“Yeah.” He cleared his throat. “It’s about forty minutes. The road gets rough about halfway—you’ll need to take it slow.”
“Okay.”
We stood there another moment, and I caught him looking at my hair again. At my mouth.
“Maddie.”
“Yeah?”
He opened his mouth. Closed it. Shook his head. “Nothing. Just... drive safe.”
He walked to his truck—a beat-up Ford that looked like it had seen better decades—and I walked to my sedan, my legs still shaky.
I’d just married a stranger.
I’d just kissed a stranger who’d made my entire body light up like a Christmas tree.
A stranger who’d ordered me to leave my hair down and then fisted his hands in it and held me still for his kiss.
I got in my car and watched him pull out of the parking lot, his truck idling for a moment like he was collecting himself.
Forty minutes to the cabin.
Forty minutes to figure out what the hell I’d just gotten myself into.
CHAPTER THREE
Thorne
She drove too slow.
I watched her sedan crawl up the mountain road in my rearview mirror, taking every pothole and washout like it might swallow her car whole. Which, to be fair, some of them could. My truck handled the terrain like it was born for it, but Maddie’s little city car was bottoming out, its suspension groaning in a way that made me wince.
But her slow pace was a curse. It gave me too much time to think.
About the kiss.
It shouldn’t have been that good. It was supposed to be a legal formality, a press of lips to satisfy a judge and a witness. Instead, it had felt like a fuse being lit.
I could still feel the small sound she’d made—that little hitch in her throat—when I’d slid my hand into her hair. My palm had brushed the back of her neck, her skin like silk, and for a second, the courthouse had vanished. Wall Street, the land, the contract—it all went dark, replaced by the scent of her and the heat of her mouth.

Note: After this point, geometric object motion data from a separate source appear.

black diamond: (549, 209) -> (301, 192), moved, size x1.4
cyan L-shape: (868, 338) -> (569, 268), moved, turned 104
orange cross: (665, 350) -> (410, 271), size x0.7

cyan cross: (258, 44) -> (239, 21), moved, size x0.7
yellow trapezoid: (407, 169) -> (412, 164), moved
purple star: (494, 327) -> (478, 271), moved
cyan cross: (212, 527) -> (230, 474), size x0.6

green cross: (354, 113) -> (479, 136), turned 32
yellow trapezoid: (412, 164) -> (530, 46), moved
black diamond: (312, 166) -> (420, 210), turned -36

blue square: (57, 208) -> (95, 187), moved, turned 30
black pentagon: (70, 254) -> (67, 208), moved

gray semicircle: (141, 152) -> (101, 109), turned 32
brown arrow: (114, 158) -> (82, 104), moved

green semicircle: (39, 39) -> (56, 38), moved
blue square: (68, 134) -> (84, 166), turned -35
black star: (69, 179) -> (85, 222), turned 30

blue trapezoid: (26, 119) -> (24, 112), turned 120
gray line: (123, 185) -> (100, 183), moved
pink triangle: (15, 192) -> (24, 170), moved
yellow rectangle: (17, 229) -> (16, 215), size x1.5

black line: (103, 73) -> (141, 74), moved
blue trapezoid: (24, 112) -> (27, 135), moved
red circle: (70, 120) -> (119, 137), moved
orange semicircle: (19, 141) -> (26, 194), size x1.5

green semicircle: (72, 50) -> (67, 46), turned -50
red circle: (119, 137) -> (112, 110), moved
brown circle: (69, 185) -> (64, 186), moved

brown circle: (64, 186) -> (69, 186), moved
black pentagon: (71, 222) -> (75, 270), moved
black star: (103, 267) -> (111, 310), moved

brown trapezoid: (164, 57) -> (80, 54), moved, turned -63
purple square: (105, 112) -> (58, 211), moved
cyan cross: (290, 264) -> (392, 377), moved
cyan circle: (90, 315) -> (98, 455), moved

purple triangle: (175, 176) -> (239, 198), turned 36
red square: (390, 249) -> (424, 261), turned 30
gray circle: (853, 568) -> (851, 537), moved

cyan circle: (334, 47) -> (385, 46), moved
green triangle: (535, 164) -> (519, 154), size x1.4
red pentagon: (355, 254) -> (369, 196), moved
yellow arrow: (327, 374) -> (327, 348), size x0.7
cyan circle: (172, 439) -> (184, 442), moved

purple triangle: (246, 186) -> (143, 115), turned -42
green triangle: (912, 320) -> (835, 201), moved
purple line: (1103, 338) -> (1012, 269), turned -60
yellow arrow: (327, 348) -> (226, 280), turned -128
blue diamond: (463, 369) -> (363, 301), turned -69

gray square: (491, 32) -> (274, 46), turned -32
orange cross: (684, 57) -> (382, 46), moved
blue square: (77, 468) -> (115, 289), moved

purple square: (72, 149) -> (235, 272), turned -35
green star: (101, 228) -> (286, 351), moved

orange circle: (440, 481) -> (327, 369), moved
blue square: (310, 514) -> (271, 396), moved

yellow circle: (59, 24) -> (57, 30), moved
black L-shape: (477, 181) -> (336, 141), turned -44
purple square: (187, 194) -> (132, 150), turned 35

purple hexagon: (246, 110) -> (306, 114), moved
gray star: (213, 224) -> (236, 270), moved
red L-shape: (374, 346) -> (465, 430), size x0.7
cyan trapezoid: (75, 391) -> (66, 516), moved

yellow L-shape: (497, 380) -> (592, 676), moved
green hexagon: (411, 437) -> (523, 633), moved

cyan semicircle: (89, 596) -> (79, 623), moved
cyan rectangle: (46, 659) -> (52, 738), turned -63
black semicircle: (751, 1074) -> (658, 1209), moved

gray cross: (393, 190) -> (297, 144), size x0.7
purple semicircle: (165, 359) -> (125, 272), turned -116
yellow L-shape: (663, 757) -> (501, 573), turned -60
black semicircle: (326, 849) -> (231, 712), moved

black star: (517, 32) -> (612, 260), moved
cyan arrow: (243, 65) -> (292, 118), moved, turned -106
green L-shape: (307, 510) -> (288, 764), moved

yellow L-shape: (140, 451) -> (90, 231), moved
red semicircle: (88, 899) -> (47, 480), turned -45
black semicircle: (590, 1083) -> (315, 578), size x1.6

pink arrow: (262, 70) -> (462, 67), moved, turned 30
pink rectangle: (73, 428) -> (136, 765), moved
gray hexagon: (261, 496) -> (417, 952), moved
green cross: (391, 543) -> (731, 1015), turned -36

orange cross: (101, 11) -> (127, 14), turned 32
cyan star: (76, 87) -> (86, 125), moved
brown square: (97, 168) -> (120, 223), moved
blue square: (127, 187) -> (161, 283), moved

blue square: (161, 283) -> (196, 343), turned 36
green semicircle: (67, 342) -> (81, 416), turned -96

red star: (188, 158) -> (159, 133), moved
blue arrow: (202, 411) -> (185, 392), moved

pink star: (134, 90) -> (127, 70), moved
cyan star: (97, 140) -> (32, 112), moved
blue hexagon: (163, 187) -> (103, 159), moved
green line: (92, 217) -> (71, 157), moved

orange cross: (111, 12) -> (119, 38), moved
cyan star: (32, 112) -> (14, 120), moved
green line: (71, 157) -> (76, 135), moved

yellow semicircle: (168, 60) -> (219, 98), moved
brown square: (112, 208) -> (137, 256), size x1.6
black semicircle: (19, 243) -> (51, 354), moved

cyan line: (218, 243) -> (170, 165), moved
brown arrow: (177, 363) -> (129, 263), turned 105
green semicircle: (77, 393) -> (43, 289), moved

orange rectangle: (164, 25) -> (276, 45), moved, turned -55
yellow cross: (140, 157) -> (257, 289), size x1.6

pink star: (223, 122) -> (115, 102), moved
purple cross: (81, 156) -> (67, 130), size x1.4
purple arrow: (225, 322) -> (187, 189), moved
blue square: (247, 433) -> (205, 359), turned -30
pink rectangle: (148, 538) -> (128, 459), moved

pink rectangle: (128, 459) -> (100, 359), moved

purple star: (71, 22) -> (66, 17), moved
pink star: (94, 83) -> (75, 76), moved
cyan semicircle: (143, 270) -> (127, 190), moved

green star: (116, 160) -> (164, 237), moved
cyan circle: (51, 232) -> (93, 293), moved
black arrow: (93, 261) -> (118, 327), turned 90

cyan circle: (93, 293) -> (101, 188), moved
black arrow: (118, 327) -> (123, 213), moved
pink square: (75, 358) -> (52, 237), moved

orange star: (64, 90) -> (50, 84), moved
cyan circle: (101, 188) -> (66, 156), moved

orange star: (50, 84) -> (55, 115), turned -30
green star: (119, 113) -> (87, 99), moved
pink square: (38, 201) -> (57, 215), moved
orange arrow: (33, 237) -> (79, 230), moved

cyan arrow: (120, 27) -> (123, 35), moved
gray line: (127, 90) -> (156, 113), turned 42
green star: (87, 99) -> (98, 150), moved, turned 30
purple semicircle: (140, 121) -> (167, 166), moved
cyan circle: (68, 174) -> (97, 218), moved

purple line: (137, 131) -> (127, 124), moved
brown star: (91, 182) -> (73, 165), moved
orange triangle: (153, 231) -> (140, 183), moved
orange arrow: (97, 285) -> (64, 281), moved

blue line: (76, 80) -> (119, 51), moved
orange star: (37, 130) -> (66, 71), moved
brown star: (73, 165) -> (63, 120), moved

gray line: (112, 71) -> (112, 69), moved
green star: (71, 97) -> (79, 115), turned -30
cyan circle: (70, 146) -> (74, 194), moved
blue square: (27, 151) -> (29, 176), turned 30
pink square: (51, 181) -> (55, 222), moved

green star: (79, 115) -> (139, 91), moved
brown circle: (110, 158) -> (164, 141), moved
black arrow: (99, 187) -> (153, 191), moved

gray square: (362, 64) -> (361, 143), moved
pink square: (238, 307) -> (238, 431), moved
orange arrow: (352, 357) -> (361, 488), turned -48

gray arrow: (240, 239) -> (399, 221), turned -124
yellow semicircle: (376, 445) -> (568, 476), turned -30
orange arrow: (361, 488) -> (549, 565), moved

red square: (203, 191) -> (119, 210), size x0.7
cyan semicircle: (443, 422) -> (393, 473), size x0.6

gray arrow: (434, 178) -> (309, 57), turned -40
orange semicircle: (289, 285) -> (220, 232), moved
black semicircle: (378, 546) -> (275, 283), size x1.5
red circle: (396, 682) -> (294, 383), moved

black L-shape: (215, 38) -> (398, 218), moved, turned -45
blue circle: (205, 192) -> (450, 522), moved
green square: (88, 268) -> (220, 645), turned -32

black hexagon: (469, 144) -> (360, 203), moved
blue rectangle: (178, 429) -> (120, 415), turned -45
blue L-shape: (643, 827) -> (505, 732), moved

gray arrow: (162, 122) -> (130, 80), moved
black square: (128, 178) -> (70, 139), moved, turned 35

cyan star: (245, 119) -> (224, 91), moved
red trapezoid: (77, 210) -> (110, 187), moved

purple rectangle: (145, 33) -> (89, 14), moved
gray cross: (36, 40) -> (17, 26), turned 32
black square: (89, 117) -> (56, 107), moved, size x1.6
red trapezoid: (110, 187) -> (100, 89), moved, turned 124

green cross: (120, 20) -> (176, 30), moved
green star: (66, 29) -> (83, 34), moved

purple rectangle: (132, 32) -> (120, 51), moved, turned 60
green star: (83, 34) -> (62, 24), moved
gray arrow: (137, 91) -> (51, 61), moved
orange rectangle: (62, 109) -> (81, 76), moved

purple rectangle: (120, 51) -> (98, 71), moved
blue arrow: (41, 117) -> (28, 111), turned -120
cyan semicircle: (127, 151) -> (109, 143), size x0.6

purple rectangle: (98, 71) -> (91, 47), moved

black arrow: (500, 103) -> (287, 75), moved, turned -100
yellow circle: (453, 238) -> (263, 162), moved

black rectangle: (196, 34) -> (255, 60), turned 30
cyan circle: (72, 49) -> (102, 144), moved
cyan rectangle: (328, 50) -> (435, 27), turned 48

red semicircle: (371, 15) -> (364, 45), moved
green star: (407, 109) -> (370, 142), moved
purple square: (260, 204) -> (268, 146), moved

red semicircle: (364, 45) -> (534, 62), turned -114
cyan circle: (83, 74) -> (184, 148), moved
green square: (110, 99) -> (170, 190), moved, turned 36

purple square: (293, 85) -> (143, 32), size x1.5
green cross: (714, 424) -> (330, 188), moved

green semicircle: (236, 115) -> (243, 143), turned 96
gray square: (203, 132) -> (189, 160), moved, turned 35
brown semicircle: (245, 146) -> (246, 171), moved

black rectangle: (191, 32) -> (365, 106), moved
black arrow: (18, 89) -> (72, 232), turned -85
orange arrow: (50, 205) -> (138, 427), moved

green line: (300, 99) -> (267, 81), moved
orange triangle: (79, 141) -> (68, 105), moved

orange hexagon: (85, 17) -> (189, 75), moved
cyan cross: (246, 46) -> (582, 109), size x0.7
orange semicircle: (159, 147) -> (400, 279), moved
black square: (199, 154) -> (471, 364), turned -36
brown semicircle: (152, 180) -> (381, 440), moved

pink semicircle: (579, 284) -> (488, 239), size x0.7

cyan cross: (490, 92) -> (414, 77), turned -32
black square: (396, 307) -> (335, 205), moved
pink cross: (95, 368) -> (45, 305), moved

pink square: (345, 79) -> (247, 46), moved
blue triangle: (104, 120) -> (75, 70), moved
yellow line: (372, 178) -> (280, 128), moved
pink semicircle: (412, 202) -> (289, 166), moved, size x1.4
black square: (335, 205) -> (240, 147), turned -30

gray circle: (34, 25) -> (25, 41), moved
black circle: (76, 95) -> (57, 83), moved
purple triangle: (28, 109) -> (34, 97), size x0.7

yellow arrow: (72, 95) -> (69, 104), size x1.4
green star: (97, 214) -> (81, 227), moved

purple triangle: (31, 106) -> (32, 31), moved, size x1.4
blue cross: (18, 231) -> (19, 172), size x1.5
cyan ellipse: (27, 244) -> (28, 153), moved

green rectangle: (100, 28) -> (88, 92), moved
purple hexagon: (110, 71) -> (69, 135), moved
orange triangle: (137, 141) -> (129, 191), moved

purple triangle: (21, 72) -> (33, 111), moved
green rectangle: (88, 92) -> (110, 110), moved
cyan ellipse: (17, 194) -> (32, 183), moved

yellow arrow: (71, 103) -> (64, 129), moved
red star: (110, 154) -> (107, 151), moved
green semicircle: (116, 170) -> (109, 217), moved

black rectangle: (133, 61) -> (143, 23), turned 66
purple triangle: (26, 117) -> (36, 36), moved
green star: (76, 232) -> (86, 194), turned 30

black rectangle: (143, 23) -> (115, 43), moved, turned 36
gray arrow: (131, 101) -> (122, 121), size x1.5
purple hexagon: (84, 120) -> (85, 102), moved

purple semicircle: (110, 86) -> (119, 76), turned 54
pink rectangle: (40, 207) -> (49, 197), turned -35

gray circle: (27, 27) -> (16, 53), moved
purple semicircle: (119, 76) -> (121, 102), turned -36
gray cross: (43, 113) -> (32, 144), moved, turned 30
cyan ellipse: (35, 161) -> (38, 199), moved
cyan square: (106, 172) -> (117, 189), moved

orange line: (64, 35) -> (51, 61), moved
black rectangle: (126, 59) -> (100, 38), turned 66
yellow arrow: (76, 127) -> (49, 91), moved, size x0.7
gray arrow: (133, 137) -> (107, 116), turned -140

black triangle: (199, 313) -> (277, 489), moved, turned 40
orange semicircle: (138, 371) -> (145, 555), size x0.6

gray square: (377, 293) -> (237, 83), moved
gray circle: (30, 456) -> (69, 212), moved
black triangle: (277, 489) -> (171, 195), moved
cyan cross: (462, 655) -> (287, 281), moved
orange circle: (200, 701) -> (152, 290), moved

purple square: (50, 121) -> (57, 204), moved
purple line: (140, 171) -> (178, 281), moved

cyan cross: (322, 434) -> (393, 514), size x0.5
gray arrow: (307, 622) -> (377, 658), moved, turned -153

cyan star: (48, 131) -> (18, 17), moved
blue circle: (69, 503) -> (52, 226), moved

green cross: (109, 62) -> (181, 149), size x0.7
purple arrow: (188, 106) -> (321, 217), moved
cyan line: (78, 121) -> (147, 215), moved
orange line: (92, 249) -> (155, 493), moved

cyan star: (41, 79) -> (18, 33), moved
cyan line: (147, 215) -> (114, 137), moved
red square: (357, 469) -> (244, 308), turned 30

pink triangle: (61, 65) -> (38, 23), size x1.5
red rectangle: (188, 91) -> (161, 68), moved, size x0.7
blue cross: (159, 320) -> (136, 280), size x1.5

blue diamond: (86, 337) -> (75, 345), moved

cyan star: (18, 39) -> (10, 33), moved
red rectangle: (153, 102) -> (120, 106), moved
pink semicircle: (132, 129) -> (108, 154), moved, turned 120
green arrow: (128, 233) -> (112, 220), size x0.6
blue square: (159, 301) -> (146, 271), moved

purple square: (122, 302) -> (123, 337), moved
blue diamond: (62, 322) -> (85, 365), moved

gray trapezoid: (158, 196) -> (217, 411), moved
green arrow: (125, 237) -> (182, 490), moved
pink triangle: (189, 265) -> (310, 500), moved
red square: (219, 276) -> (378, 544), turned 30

Now, my wife was following me home, and I had no idea what happened next.
The road narrowed, pine trees closing in on both sides like a green tunnel. I’d been seeking solace on this mountain for six months, burning out the last of my corporate soul in the silence. I’d wanted peace. I’d wanted to be left until I figured out how to be a person again.
Instead, I was bringing a hurricane back to my sanctuary. A hurricane with brown eyes and a smart mouth.
Twenty more minutes of this. Twenty more minutes before we got to the cabin and had to figure out how to exist in the same space after that kiss.
I’d been thinking about kissing her since she’d stumbled into Kate’s office with that smart mouth and those curves and that complete lack of fear at my silence. Brooding, she’d called it.
And now I had.
And now I couldn’t stop thinking about doing it again.
This was exactly the kind of complication I didn’t need.
Because she was going to live in my cabin. Sleep in my bed—well, the bed I used to sleep in. I’d given her my bedroom and moved into my grandfather’s.